On the contrary, the ACLU has a history of defending the rights of Christian citizens. Just a few months ago, the New Jersey ACLU took the side of a second-grader who was barred from singing "Awesome God" in a talent show. The ACLU intervened on the side of a Christian student when a Michigan high school censored religious yearbook entries, and supported the rights of students in Iowa who wanted to distribute Christian literature at school. In December of 2004, the State Supreme Court cited ACLU arguments from a friend-of-the-court brief in its ruling that a prosecutor violated the New Jersey Constitution when he removed jurors from a jury pool for their religious beliefs (one of whom was blocked for having engaged in missionary activity). The ACLU defended a Presbyterian church in August, 2004, when the city of Lincoln unfairly imposed "safety" standards on the church but not on surrounding businesses. In June, 2004, the ACLU of Virginia helped convince officials not to prohibit baptisms in a public park.

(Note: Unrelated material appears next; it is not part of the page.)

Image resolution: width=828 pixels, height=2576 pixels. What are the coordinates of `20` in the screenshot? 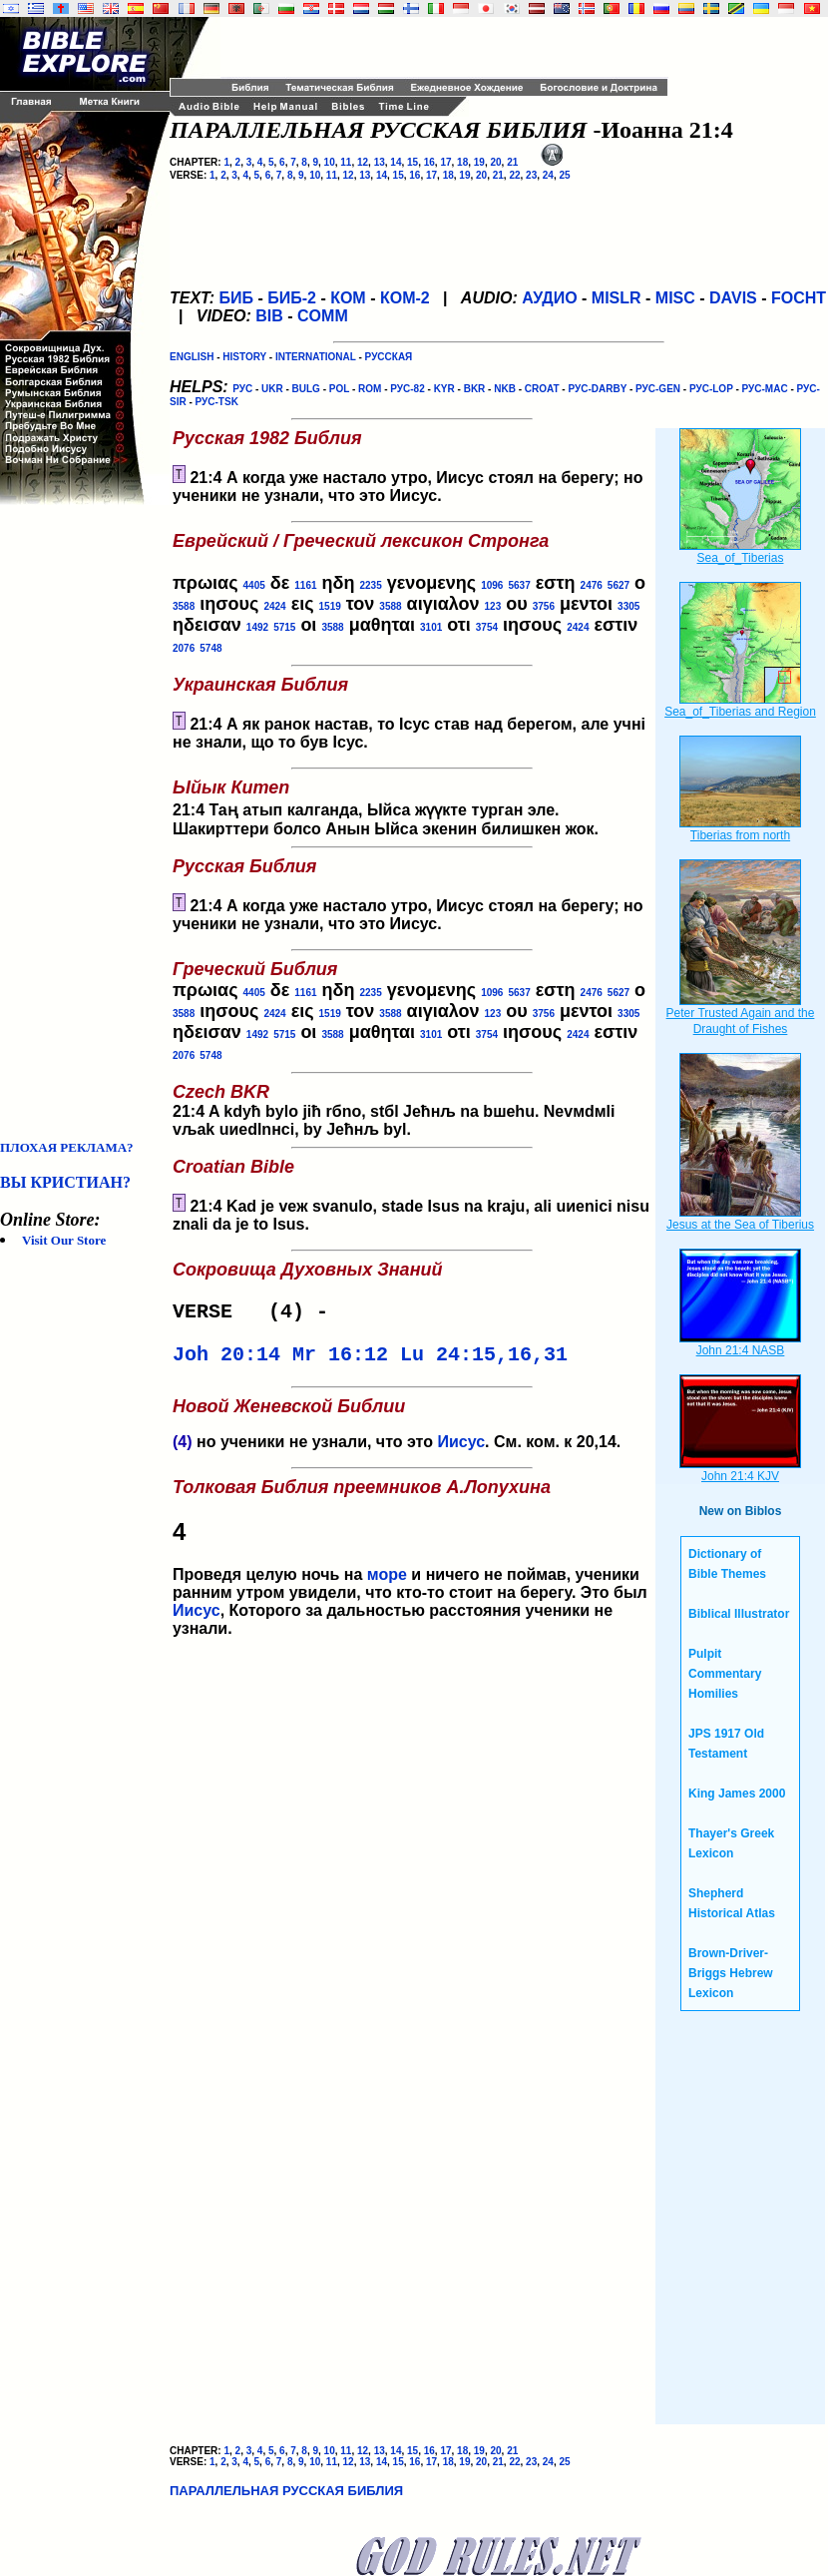 It's located at (495, 162).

As far as I can tell, the closest we’ve got to an "anti-Christmas" ACLU case is the case where the ACLU filed a First Amendment lawsuit against the MBTA for removing anti-Santa subway advertisements. I guess you could interpret that as the ACLU being anti-Santa, and therefore anti-Christmas and anti-Christian, right? Well, maybe not, since the ads in question were being run by a local Christian church, and the ACLU was defending their right to religious liberty.

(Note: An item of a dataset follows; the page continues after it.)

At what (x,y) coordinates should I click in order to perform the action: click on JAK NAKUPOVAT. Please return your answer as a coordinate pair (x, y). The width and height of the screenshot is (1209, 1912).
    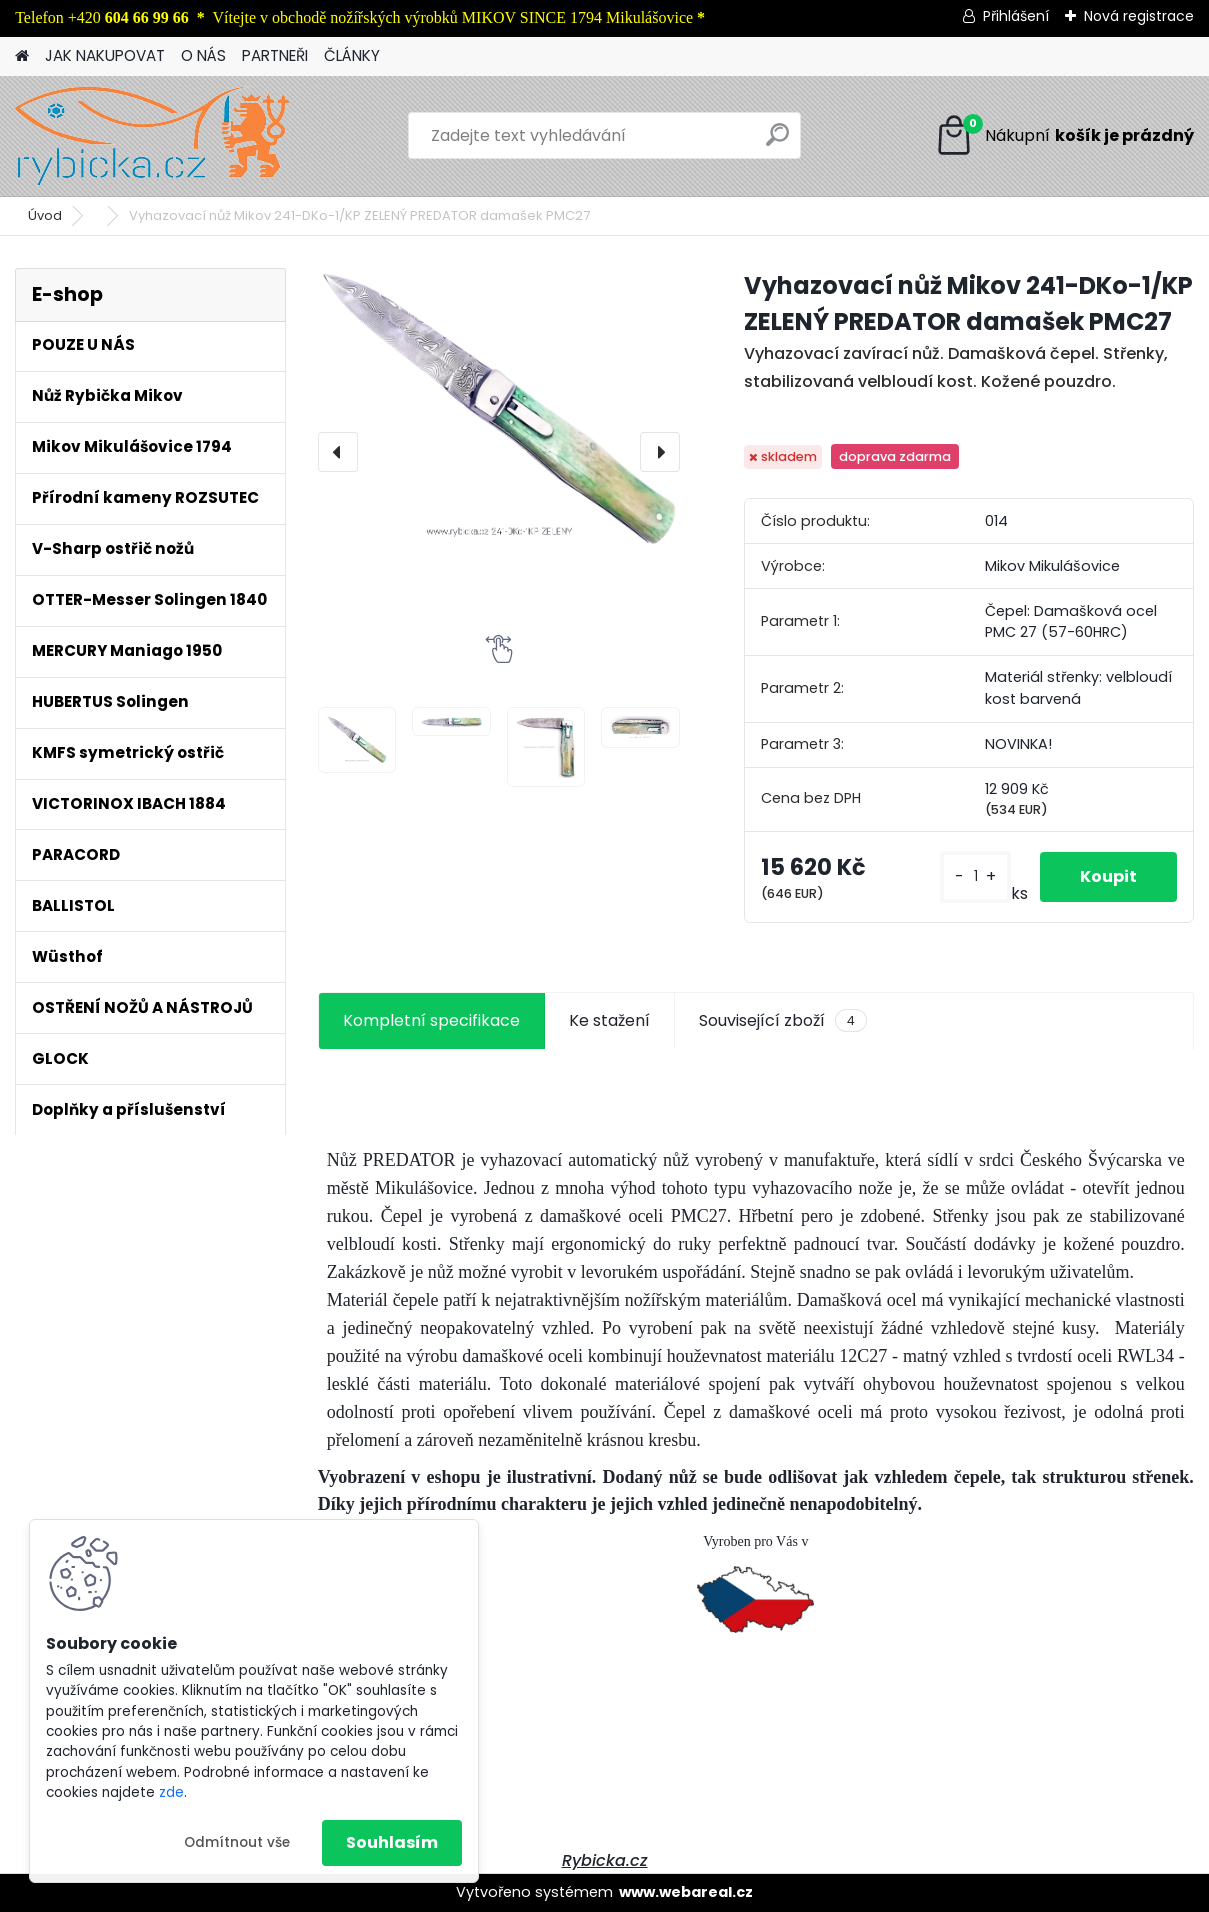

So whence cometh this myth of the Christian-hating ACLU? In the next installment of the ACLU Post Series, we will get to know some of the major players behind much of the anti-ACLU propaganda.

6 Comments:

At 4:54 PM, Anonymous Anonymous said...

Could you hurry up with that? We've got the resident "NOT A SHEEP" and we've read the bleating, what've you got on the good shepards?

 
At 5:29 PM, Anonymous Anonymous said...

Hey Author, if your views were law would you let a US military choir sing The Battle Hymn of the Republic? It's explicitly Christian, but it's also a American historical 'document'. Just curious for your thoughts.

 
At 9:58 PM, Anonymous Anonymous said...

Author,
This is a general statement but I'll address it to you as Queen of this site. Since the "wolf" accused me of hiding from "truth monsters" I have often referred to him as a "truth monster". He now says that I've been wrong and probably lying to have done so, although he won't tell me what specifically the "truth monster" I was hiding from was. So please know that every reference to the self-styled "wolf" as also being a self-styled "truth monster" should be read with an asterisk noting this sudden challenge and accusation.

 
At 5:38 AM, Anonymous Anonymous said...

Aleks, if my views were laws the US military would be redeployed and put to work repairing and refurbishing public schools, building and staffing free clinics in poor neighborhoods, and constructing vast public mass transit networks that run on alternative energy sources. Their training and gadgets would be used to combat the "domestic terrorism" that claims the lives of 4 American women every day. Their budget and manpower would be redirected toward helping the 13 million American children who don't get enough to eat.

In other words, I would order them to actually do what they claim Jesus would do. After they got that shit done, they could sing anything they damn well pleased.

 
At 7:13 AM, Anonymous Anonymous said...

==if my views were laws the US military would be redeployed and put to work repairing and refurbishing public schools, building and staffing free clinics in poor neighborhoods, and constructing vast public mass transit networks . . .==

I know the phrase "nation building" is unpopular with a certain ilk who applauded Governor Bush's condemnation of the idea of using our troops as "social workers", but what the hell do you think they're doing now? The great thing is that the non-sheep never noticed that the no-spin non-talking points on the side of the barn completely reversed and they never missed a bleat.

 
At 7:15 AM, Anonymous Anonymous said...

Dear TTYSI,
If it bothers you, get earplugs or lighten the hell up! It's not as if I do it when people should be sleeping, say 0300-1300.